I. Darrault-Harris

Des glossolalies comme utopies

Résumé

Notre communication se présente comme un hommage conjoint à Michel de Certeau, l’auteur, à notre connaissance de cette conception de la glossolalie comme utopie, et à Paolo Fabbri : leurs conversations à ce sujet ont été d’ailleurs publiées dans l’ouvrage Utopie vocali (Mimesis Edizioni, Milano-Udine, 2015).

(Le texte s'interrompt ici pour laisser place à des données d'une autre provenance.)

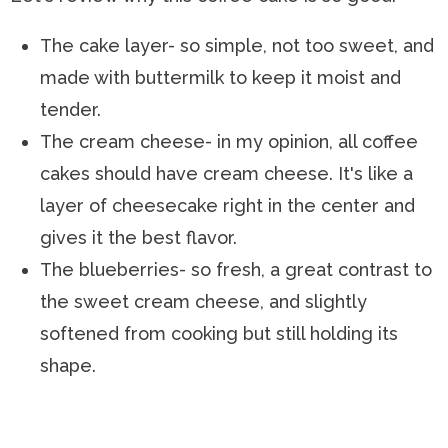
The cake layer- so simple, not too sweet, and
made with buttermilk to keep it moist and
tender.
The cream cheese- in my opinion, all coffee
cakes should have cream cheese. It's like a
layer of cheesecake right in the center and
gives it the best flavor.
The blueberries- so fresh, a great contrast to
the sweet cream cheese, and slightly
softened from cooking but still holding its
shape.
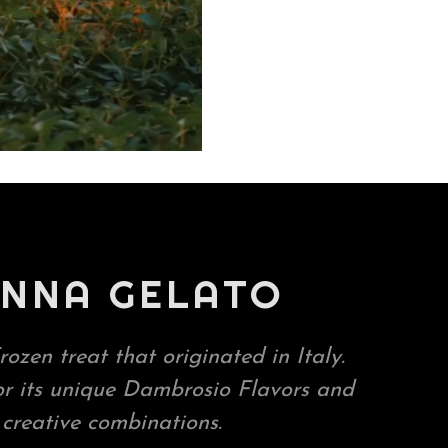
NNA GELATO
rozen treat that originated in Italy.
or its unique Dambrosio Flavors and
creative combinations.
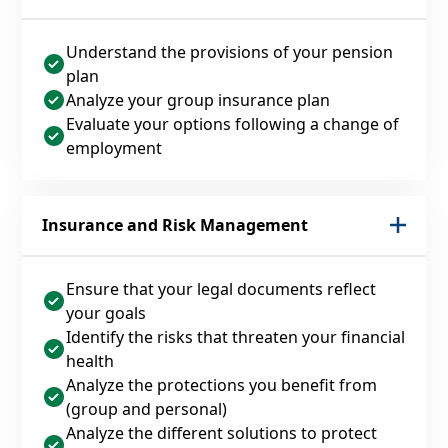
Understand the provisions of your pension
plan
Analyze your group insurance plan
Evaluate your options following a change of
employment
Insurance and Risk Management
Ensure that your legal documents reflect
your goals
Identify the risks that threaten your financial
health
Analyze the protections you benefit from
(group and personal)
Analyze the different solutions to protect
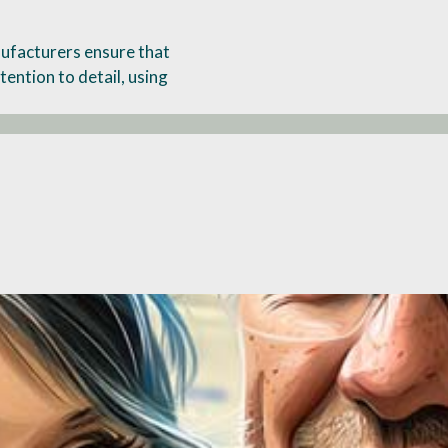
ufacturers ensure that
tention to detail, using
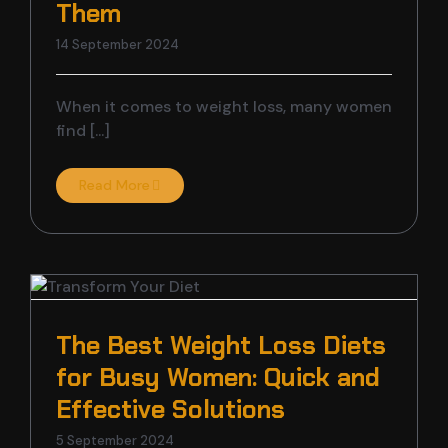
Them
14 September 2024
When it comes to weight loss, many women
find [...]
Read More
The Best Weight Loss Diets
for Busy Women: Quick and
Effective Solutions
5 September 2024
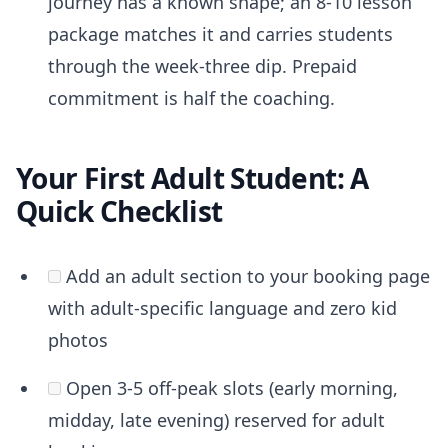
journey has a known shape; an 8-10 lesson
package matches it and carries students
through the week-three dip. Prepaid
commitment is half the coaching.
Your First Adult Student: A
Quick Checklist
Add an adult section to your booking page
with adult-specific language and zero kid
photos
Open 3-5 off-peak slots (early morning,
midday, late evening) reserved for adult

Le phénomène de la glossolalie, désignée à l’origine comme la « langue des anges » s’inscrit donc dans l’univers religieux, voire, plus précisément, néo-testamentaire et chrétien (la Pentecôte en est l’épisode culminant). Et l’on sait que le rite orthodoxe comprend toujours  l’intervention glossolalisante d’un(e) fidèle, spontanément, le jour même de la Pentecôte, mimant la survenue de l’Esprit saint.

Mais le phénomène glossolalique a glissé de l’univers religieux au profane, ainsi dans les manifestations en littérature, et du normal au pathologique.

Et c’est bien au champ de la pathologie que nous voudrions nous attacher plus précisément, la glossolalie apparaissant chez certains sujets schizophrènes, relevant donc de la schizophasie.

Des exemples montreront cette impressionnante manifestation d’une langue entièrement néologique, avec ses permanences (invariants phonologique et syntaxique) et ses règles de formation de véritables unités-phrases. Un exemple exceptionnel sera pris, celui d’un patient québécois disposant de cinq langages glossolaliques (ce cas nous a été communiqué par le célèbre aphasiologue André Roch Lecours).

Le recours à la théorie des instances (J.-C. Coquet) permettra d’émettre une hypothèse sémiotique sur la survenue, chez le schizophrène, d’un tel phénomène, et cela à partir de ces ilôts limités dans le langage de ces patients que sont les mots néologiques (et récurrents, appelés « predilection words ») au sein du langage normal préservé, y compris dans sa fonction métalinguistique. C’est le processus de reprise de l’expérience, le passage de la phusis au logos (selon les termes mêmes de Coquet) qui serait profondément atteint, engendrant la production inintelligible d’une pure expérience dans l’incapacité de se faire logos.